Saturday, September 06, 2008
Back to Carter? Democrats' Windfall Profits Tax Would Increase US Dependence on Foreign Oil

Dateline USA....
Anti-energy, no-drill Democrats are proposing a windfall profits tax (WPT) on American oil and gas companies. The Democrats claim a WPT would increase energy independence and stimulate development of (nonexistent) alternative energy sources.
They're wrong. If history is a guide, a WPT would actually increase dependence on foreign oil, as the Congressional Research Service (CRS), the non-partisan research arm of the House and Senate, found when it looked at the measure.
Examining the 1980 WPT--an excise tax that was a product of a compromise between the catastrophic Carter administration and Congress--the CRS concluded the WPT "had the effect of reducing the domestic supply of crude oil below what the supply would have been without the tax. This increased the demand for imported oil and made the United States more dependent upon foreign oil as compared with dependence without a WPT." [Salvatore Lazzari, CRS, "The Crude Oil Windfall Profit Tax of the 1980s: Implications for Current Energy Policy," March 9, 2006.]
"In the long run however," the CRS pointed out, "all taxes distort resource allocation and even a corporate profit tax (either of the pure type or the surtax on the existing rates) would reduce the rate of return and reduce the flow of capital into the industry, adversely affecting domestic production and increasing imports."
The WPT was repealed in 1988 under President Reagan.
POSTSCRIPT: In a February 12, 2008 editorial titled "Record Profits Mean Record Taxes," Investor's Business Daily said that regular income taxes already take into account the high profits, and that there's no need to do anything extra to tax or punish the oil companies. As an example, the editorial states "Consider the magnitude of the contributions from Exxon alone. On those 'outlandish' 2006 profits, the company paid federal income taxes of $27.9 billion, leaving it with $39.5 billion in after-tax income. That $27.9 billion was more than was collected from half of individual taxpayers in 2004. In that year, 65 million returns — which represent far more than 65 million taxpayers because of joint returns — paid $27.4 billion in federal income taxes."
In an August 4, 2008 editorial titled "What Is a 'Windfall' Profit?" the Wall St. Journal wrote, "What is a 'windfall' profit anyway? ... Take Exxon Mobil, which on Thursday reported the highest quarterly profit ever and is the main target of any 'windfall' tax surcharge.

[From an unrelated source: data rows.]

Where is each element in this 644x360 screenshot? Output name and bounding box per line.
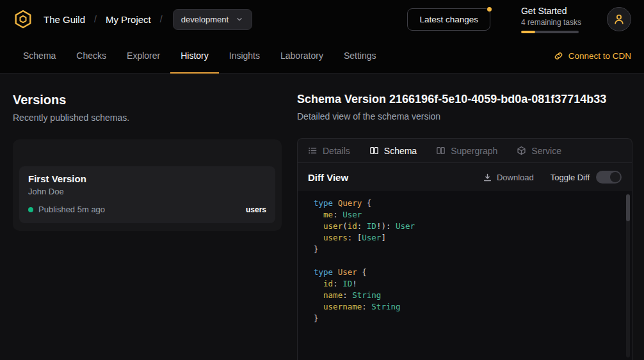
version-list-item[interactable]: First Version John Doe Published 5m ago … xyxy=(19,166,275,223)
download-icon xyxy=(483,173,492,182)
download-button[interactable]: Download xyxy=(483,173,534,182)
tab-schema-view-label: Schema xyxy=(384,146,417,156)
chevron-down-icon xyxy=(235,15,244,24)
tab-supergraph-label: Supergraph xyxy=(451,146,497,156)
target-select-value: development xyxy=(181,15,229,24)
tab-laboratory[interactable]: Laboratory xyxy=(270,38,334,73)
get-started-progressbar xyxy=(521,31,579,33)
breadcrumb-project[interactable]: My Project xyxy=(106,14,151,25)
versions-column: Versions Recently published schemas. Fir… xyxy=(0,74,297,360)
versions-subtitle: Recently published schemas. xyxy=(13,113,297,123)
tab-settings[interactable]: Settings xyxy=(334,38,387,73)
notification-dot xyxy=(487,7,492,12)
toggle-knob xyxy=(610,172,620,182)
get-started-subtitle: 4 remaining tasks xyxy=(521,18,581,27)
top-header: The Guild / My Project / development Lat… xyxy=(0,0,644,38)
tab-history[interactable]: History xyxy=(170,38,219,73)
published-status-dot xyxy=(28,207,33,212)
version-detail-column: Schema Version 2166196f-5e10-4059-bd0a-0… xyxy=(297,74,644,360)
toggle-diff-group: Toggle Diff xyxy=(551,171,622,184)
download-label: Download xyxy=(497,173,534,182)
version-status: Published 5m ago xyxy=(38,205,105,214)
code-block: type Query { me: User user(id: ID!): Use… xyxy=(298,198,632,324)
diff-toolbar: Diff View Download Toggle Diff xyxy=(298,163,632,191)
progress-fill xyxy=(521,31,536,33)
diff-view-title: Diff View xyxy=(308,172,348,183)
get-started-widget[interactable]: Get Started 4 remaining tasks xyxy=(521,6,581,33)
connect-to-cdn-link[interactable]: Connect to CDN xyxy=(554,38,631,73)
tab-checks[interactable]: Checks xyxy=(66,38,117,73)
columns-icon xyxy=(436,146,446,155)
detail-tabbar: Details Schema xyxy=(298,139,632,163)
link-icon xyxy=(554,51,563,61)
tab-schema-view[interactable]: Schema xyxy=(369,146,417,156)
toggle-diff-label: Toggle Diff xyxy=(551,173,590,182)
list-icon xyxy=(308,146,318,155)
versions-title: Versions xyxy=(13,93,297,107)
toggle-diff-switch[interactable] xyxy=(596,171,622,184)
version-detail-panel: Details Schema xyxy=(297,138,632,360)
get-started-title: Get Started xyxy=(521,6,581,16)
version-service-badge: users xyxy=(246,205,266,214)
versions-card: First Version John Doe Published 5m ago … xyxy=(13,139,282,231)
version-name: First Version xyxy=(28,173,266,184)
tab-details[interactable]: Details xyxy=(308,146,350,156)
tab-explorer[interactable]: Explorer xyxy=(117,38,170,73)
tab-details-label: Details xyxy=(323,146,350,156)
breadcrumb-separator: / xyxy=(160,14,163,24)
user-avatar[interactable] xyxy=(607,7,631,31)
version-detail-title: Schema Version 2166196f-5e10-4059-bd0a-0… xyxy=(297,93,632,106)
person-icon xyxy=(613,13,625,25)
main-content: Versions Recently published schemas. Fir… xyxy=(0,74,644,360)
breadcrumb: The Guild / My Project / xyxy=(44,14,163,25)
version-author: John Doe xyxy=(28,187,266,196)
latest-changes-button[interactable]: Latest changes xyxy=(407,8,490,31)
breadcrumb-org[interactable]: The Guild xyxy=(44,14,85,25)
hive-logo-icon[interactable] xyxy=(13,9,33,29)
version-meta-row: Published 5m ago users xyxy=(28,205,266,214)
schema-code-viewer: type Query { me: User user(id: ID!): Use… xyxy=(298,191,632,360)
tab-insights[interactable]: Insights xyxy=(219,38,270,73)
latest-changes-label: Latest changes xyxy=(419,15,478,24)
tab-service[interactable]: Service xyxy=(517,146,561,156)
tab-schema[interactable]: Schema xyxy=(13,38,66,73)
breadcrumb-separator: / xyxy=(94,14,97,24)
cube-icon xyxy=(517,146,526,155)
project-nav: Schema Checks Explorer History Insights … xyxy=(0,38,644,74)
scrollbar-thumb[interactable] xyxy=(626,194,630,221)
connect-to-cdn-label: Connect to CDN xyxy=(568,51,631,61)
version-detail-subtitle: Detailed view of the schema version xyxy=(297,111,632,121)
diff-actions: Download Toggle Diff xyxy=(483,171,622,184)
tab-supergraph[interactable]: Supergraph xyxy=(436,146,497,156)
target-select[interactable]: development xyxy=(173,9,252,30)
columns-icon xyxy=(369,146,379,155)
tab-service-label: Service xyxy=(531,146,561,156)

Yet if its profits are at record highs, its tax bills are already at record highs too... Exxon's profit margin stood at 10% for 2007... If that's what constitutes windfall profits, most of corporate America would qualify... 51 Senators voted to impose a 25% windfall tax on a U.S.-based oil company whose profits grew by more than 10% in a single year... This suggests that a windfall is defined by profits growing too fast.... But if 10% is the new standard, the tech industry is going to have to rethink its growth arc... General Electric profits by investing in the alternative energy technology that Mr. Obama says Congress should subsidize even more heavily than it already does. GE's profit margin in 2007 was 10.3%, about the same as profiteering Exxon's."